What this task involves: Search the records for lines that contain the word "الإلكترونية". Copy them all.

Given records:
+ + + +

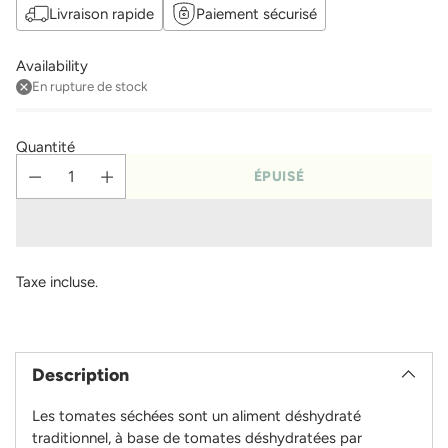
Livraison rapide
Paiement sécurisé
Availability
En rupture de stock
Quantité
ÉPUISÉ
Taxe incluse.
Ajouter
un
Description
produit
à
Les tomates séchées sont un aliment déshydraté
votre
traditionnel, à base de tomates déshydratées par
panier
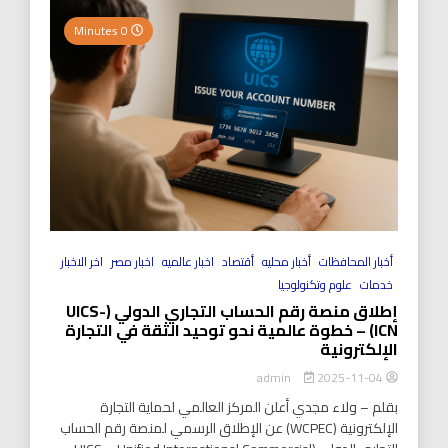
0 Minutes
أخبار المحافظات
أخبار محليه
أقتصاد
اخبار عالميه
اخبار مصر
اخر الاخبار
خدمات
علوم وتكنولوجيا
إطلاق منصة رقم الحساب التجاري الدولي (UICS-
ICN) – خطوة عالمية نحو توحيد الثقة في التجارة
الإلكترونية
2025-11-04
admin
بقلم – ولاء مجدي أعلن المركز العالمي لحماية التجارة
الإلكترونية (WCPEC) عن الإطلاق الرسمي لمنصة رقم الحساب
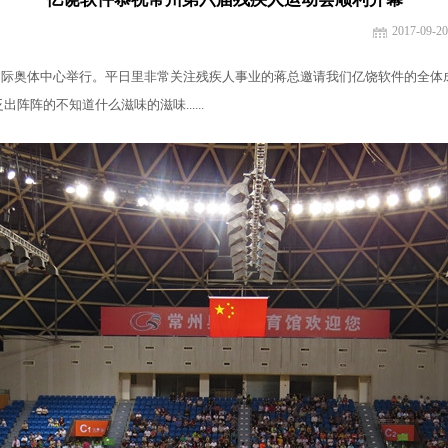
2017-09-20
常州国际奥体中心举行。平日里非常关注残疾人事业的蒋总邀请我们亿饶软件的全
阵的不知道什么滋味的滋味......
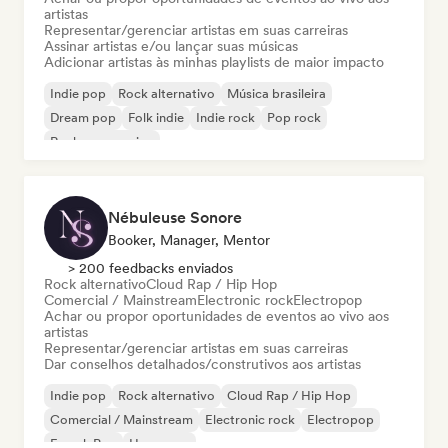
artistas
Representar/gerenciar artistas em suas carreiras
Assinar artistas e/ou lançar suas músicas
Adicionar artistas às minhas playlists de maior impacto
Indie pop
Rock alternativo
Música brasileira
Dream pop
Folk indie
Indie rock
Pop rock
Rock progressivo
Nébuleuse Sonore
Booker, Manager, Mentor
> 200 feedbacks enviados
Rock alternativo
Cloud Rap / Hip Hop
Comercial / Mainstream
Electronic rock
Electropop
Achar ou propor oportunidades de eventos ao vivo aos
artistas
Representar/gerenciar artistas em suas carreiras
Dar conselhos detalhados/construtivos aos artistas
Indie pop
Rock alternativo
Cloud Rap / Hip Hop
Comercial / Mainstream
Electronic rock
Electropop
French Pop
Hyperpop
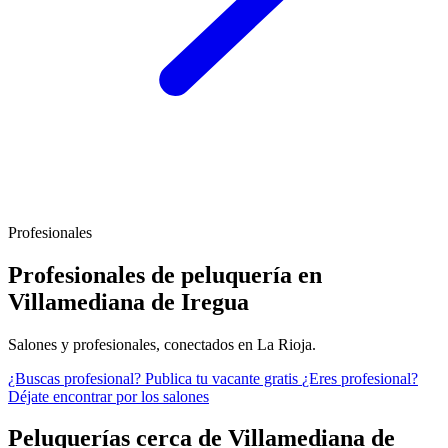
Profesionales
Profesionales de peluquería en
Villamediana de Iregua
Salones y profesionales, conectados en La Rioja.
¿Buscas profesional?
Publica tu vacante gratis
¿Eres profesional?
Déjate encontrar por los salones
Peluquerías cerca de Villamediana de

+ + + +

Output for this exercise:
الإلكترونية
الإلكترونية (WCPEC) عن الإطلاق الرسمي لمنصة رقم الحساب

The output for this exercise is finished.